The mycorrhizal colonization by the fungal isolates from the UFLA collection tended to be higher in the Lavras soil than in the Amazon soil, with the exception of the Rc isolate, which reached a colonization level of 74-76% at both of the stages of the experiment in the Amazon soil (Table II). High levels of colonization were obtained with inoculation of artificial communities: 67% in Amazon soil and 55% in Lavras soil.

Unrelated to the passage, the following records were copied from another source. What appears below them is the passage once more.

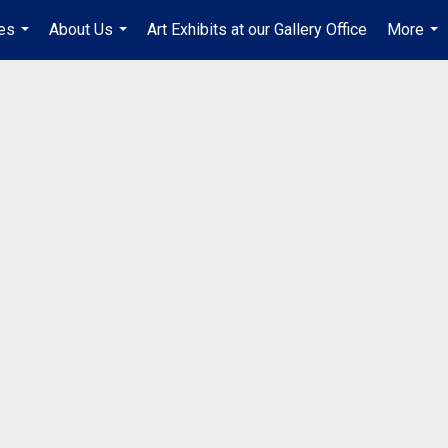
es
About Us
Art Exhibits at our Gallery Office
More
...
...
...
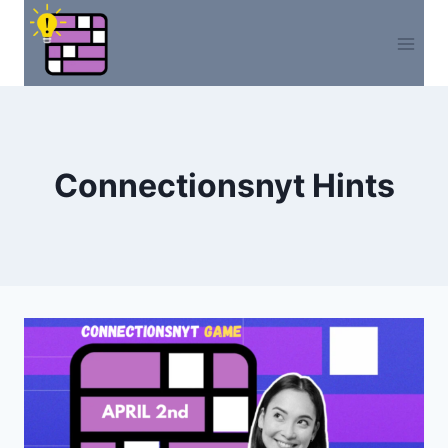
Skip
to
content
Connectionsnyt Hints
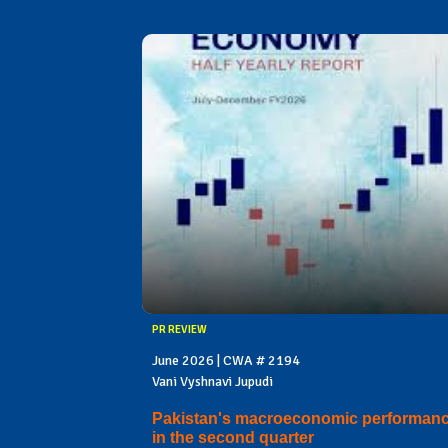
PR REVIEW
June 2026 | CWA # 2194
Vani Vyshnavi Jupudi
Pakistan's macroeconomic performan
in the second quarter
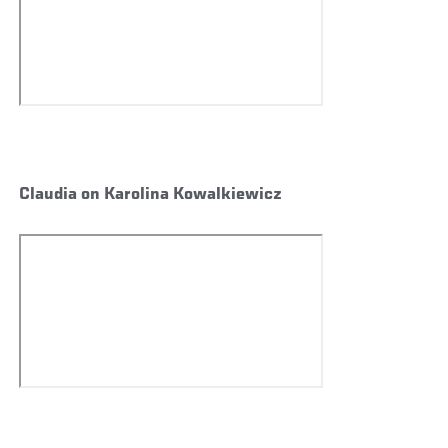
Claudia on Karolina Kowalkiewicz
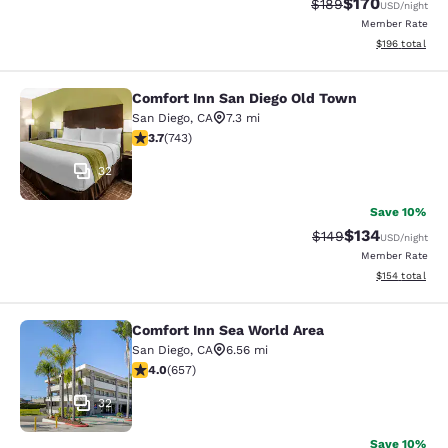
$170
Strikethrough Rate:
Discounted rat
$189
USD
/night
Member Rate
View estimated
$196
total
Comfort Inn San Diego Old Town
Comfort Inn San Diego Old Town
San Diego
,
CA
7.3 mi
3.66 stars rating. Good. 743 reviews
3.7
(
743
)
32
Save 10%
$134
Strikethrough Rate:
Discounted rat
$149
USD
/night
Member Rate
View estimated
$154
total
Comfort Inn Sea World Area
Comfort Inn Sea World Area
San Diego
,
CA
6.56 mi
4.04 stars rating. Very Good. 657 reviews
4.0
(
657
)
32
Save 10%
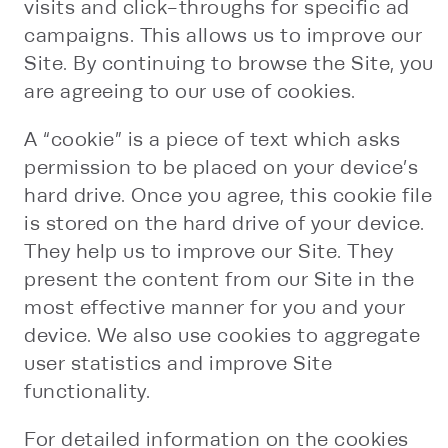
visits and click-throughs for specific ad
campaigns. This allows us to improve our
Site. By continuing to browse the Site, you
are agreeing to our use of cookies.
A “cookie” is a piece of text which asks
permission to be placed on your device’s
hard drive. Once you agree, this cookie file
is stored on the hard drive of your device.
They help us to improve our Site. They
present the content from our Site in the
most effective manner for you and your
device. We also use cookies to aggregate
user statistics and improve Site
functionality.
For detailed information on the cookies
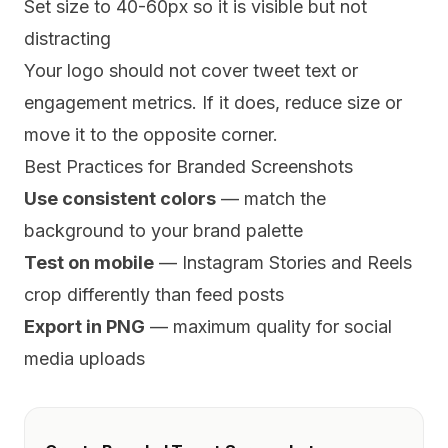
Set size to 40-60px so it is visible but not
distracting
Your logo should not cover tweet text or
engagement metrics. If it does, reduce size or
move it to the opposite corner.
Best Practices for Branded Screenshots
Use consistent colors
— match the
background to your brand palette
Test on mobile
— Instagram Stories and Reels
crop differently than feed posts
Export in PNG
— maximum quality for social
media uploads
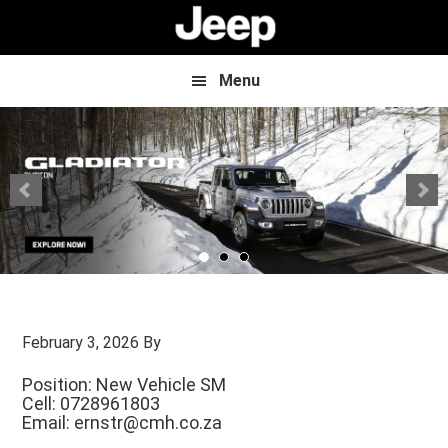
Skip
Skip
to
to
main
footer
content
Menu
February 3, 2026
By
Position: New Vehicle SM
Cell: 0728961803
Email:
ernstr@cmh.co.za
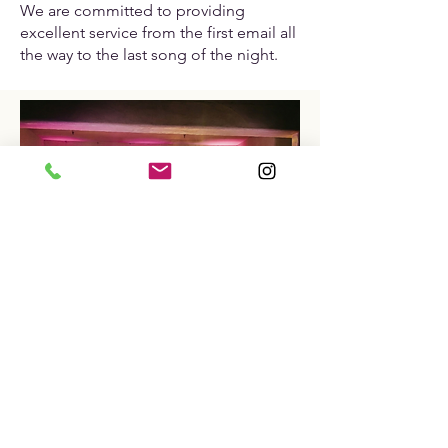
We are committed to providing
excellent service from the first email all
the way to the last song of the night.​
WE'VE PERFORMED
AT NEARLY
EVERY MAJOR WEDDING VENUE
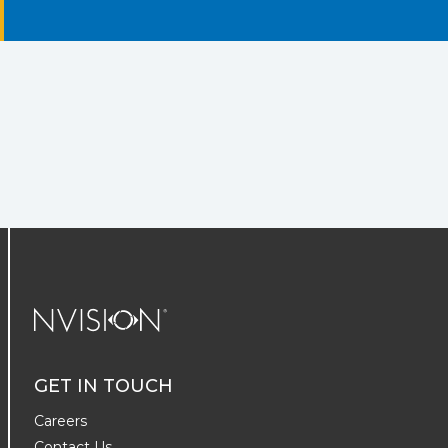
NVISION Centers
GET IN TOUCH
Careers
Contact Us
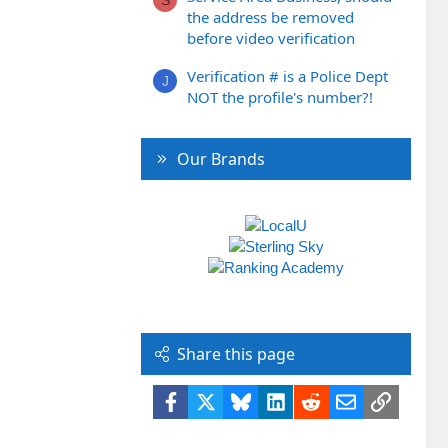
S
the address be removed
before video verification
Verification # is a Police Dept
J
NOT the profile's number?!
Our Brands
Share this page
Facebook
X
Bluesky
LinkedIn
Reddit
Email
Link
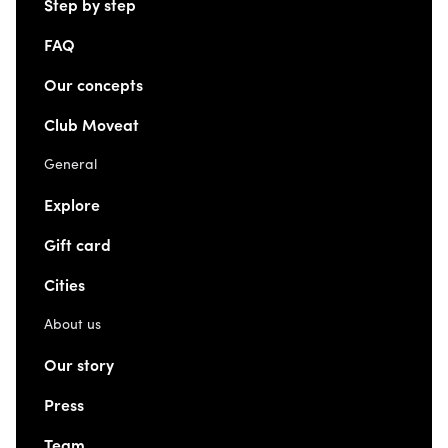
Step by step
FAQ
Our concepts
Club Moveat
General
Explore
Gift card
Cities
About us
Our story
Press
Team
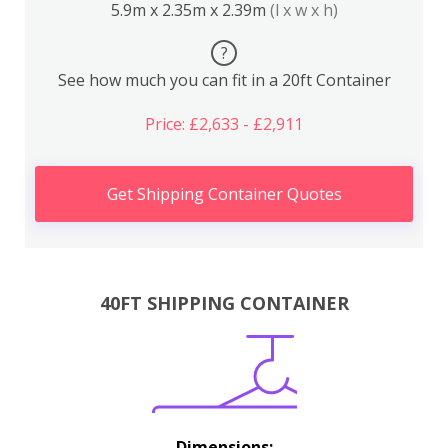
5.9m x 2.35m x 2.39m
(l x w x h)
?
See how much you can fit in a 20ft Container
Price: £2,633 - £2,911
Get Shipping Container Quotes
40FT SHIPPING CONTAINER
Dimensions:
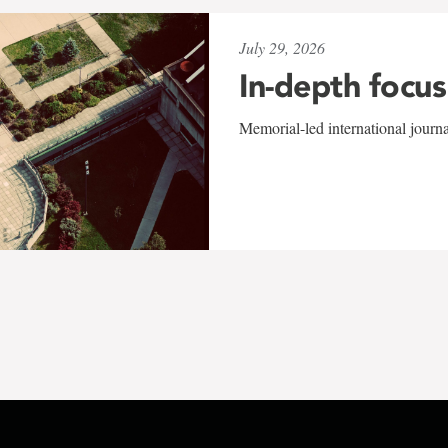
July 29, 2026
In-depth focus
Memorial-led international journ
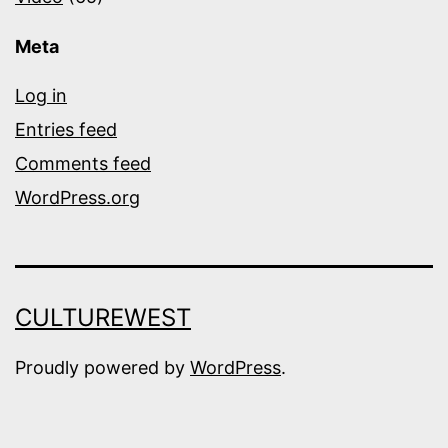
Meta
Log in
Entries feed
Comments feed
WordPress.org
CULTUREWEST
Proudly powered by
WordPress
.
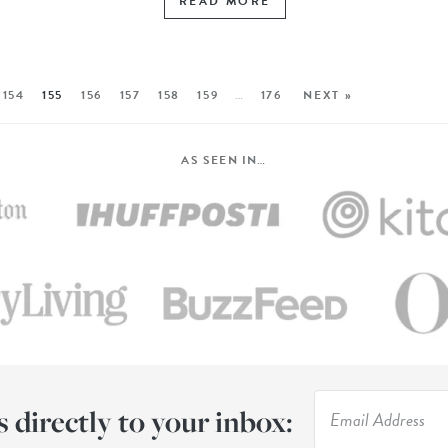
READ MORE
154
155
156
157
158
159
…
176
NEXT »
AS SEEN IN…
s directly to your inbox:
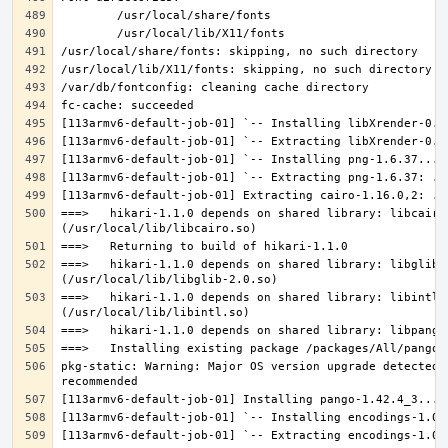
===>   hikari-1.1.0 depends on shared library: libcairo.
===>   hikari-1.1.0 depends on shared library: libglib-2
===>   hikari-1.1.0 depends on shared library: libintl.s
pkg-static: Warning: Major OS version upgrade detected.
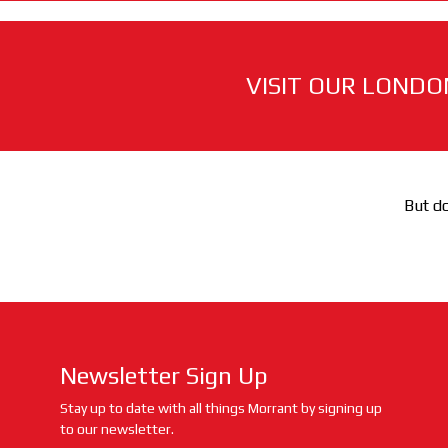
VISIT OUR LONDO
But do
Newsletter Sign Up
Stay up to date with all things Morrant by signing up
to our newsletter.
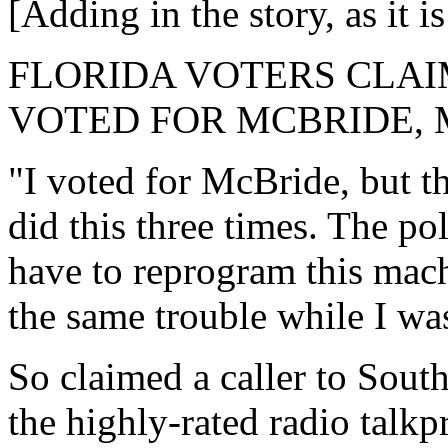
[Adding in the story, as it
FLORIDA VOTERS CLAI
VOTED FOR MCBRIDE, 
"I voted for McBride, but t
did this three times. The po
have to reprogram this mac
the same trouble while I was
So claimed a caller to So
the highly-rated radio t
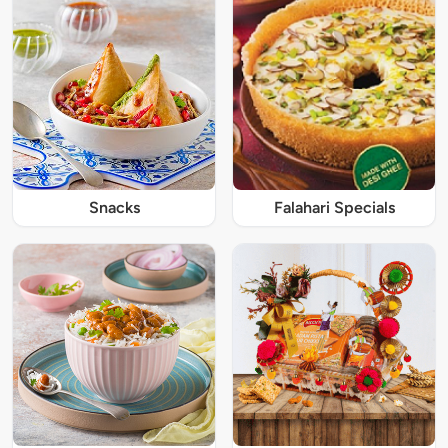
Snacks
Falahari Specials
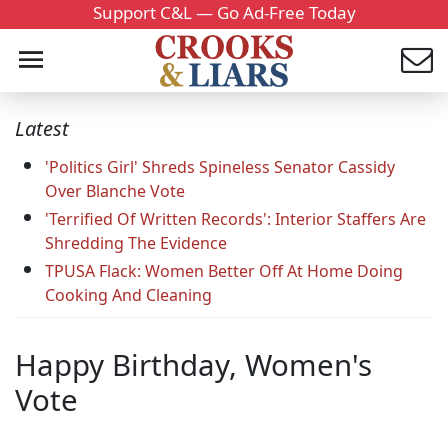
Support C&L — Go Ad-Free Today
Latest
'Politics Girl' Shreds Spineless Senator Cassidy
Over Blanche Vote
'Terrified Of Written Records': Interior Staffers Are
Shredding The Evidence
TPUSA Flack: Women Better Off At Home Doing
Cooking And Cleaning
Happy Birthday, Women's
Vote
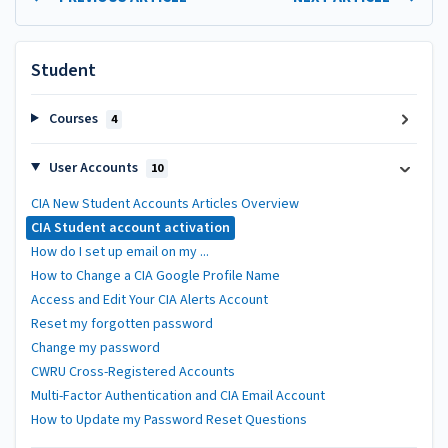
Student
Courses
4
User Accounts
10
CIA New Student Accounts Articles Overview
CIA Student account activation
How do I set up email on my ...
How to Change a CIA Google Profile Name
Access and Edit Your CIA Alerts Account
Reset my forgotten password
Change my password
CWRU Cross-Registered Accounts
Multi-Factor Authentication and CIA Email Account
How to Update my Password Reset Questions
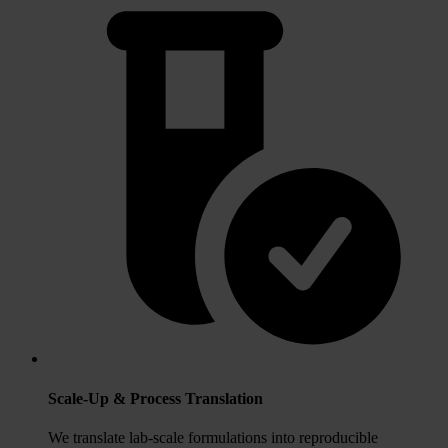
Scale‑Up & Process Translation
We translate lab‑scale formulations into reproducible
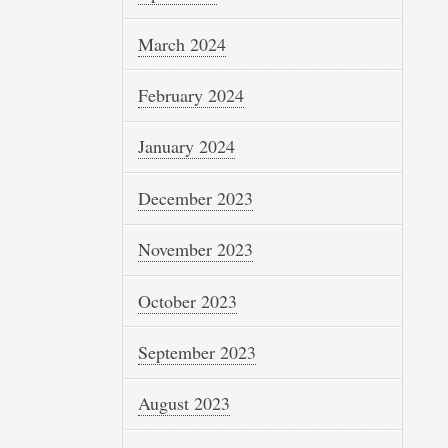
March 2024
February 2024
January 2024
December 2023
November 2023
October 2023
September 2023
August 2023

The sporulation by fungal isolates differed between both soil types (Table II). In Amazon soil, sporulation ranged from 30 to 2,899 spores in 50 mL of soil (mean = 422 spores), whereas in Lavras soil, sporulation varied from 261 to 10,645 spores in 50 mL of soil (mean = 3,309 spores). Of the five isolates of A. delicata, Ad-CV, Ad-AF, and Ad-R isolates sporulated abundantly in the Amazon soil, whereas Ad-F and Ad-P had lower levels of sporulation. The Ad-AF isolate from agroforests produced the greatest number of spores in both of the soil types, ranging from 2,899 to 10,645 spores in 50 mL of soil. Of the Glomus sp.11 isolates, only the G11-CV from capoeira velha achieved a high spore numbers in Amazon soil (610 spores in 50 mL of soil). Isolates G11-CN and G11-AF from capoeira nova and agroforests, respectively, achieved low levels of sporulation, amounting to 30 and 40 spores in 50 mL of soil, respectively. Acaulospora morrowiae Am-CV isolate sporulated 67% more than A. morrowiae Am-R originated from farmlands in the Amazon soil. In general, sporulation tended to be higher in Lavras soil compared to Amazon soil. Isolate G11-CN in Lavras soil achieved a sporulation level of 8,510 spores in 50 mL of soil, which is approximately 284 times higher than the level found in the Amazon soil for the same isolate. Similarly, the sporulation of G11-AF in the Lavras soil was approximately 85 times greater than in the Amazon soil.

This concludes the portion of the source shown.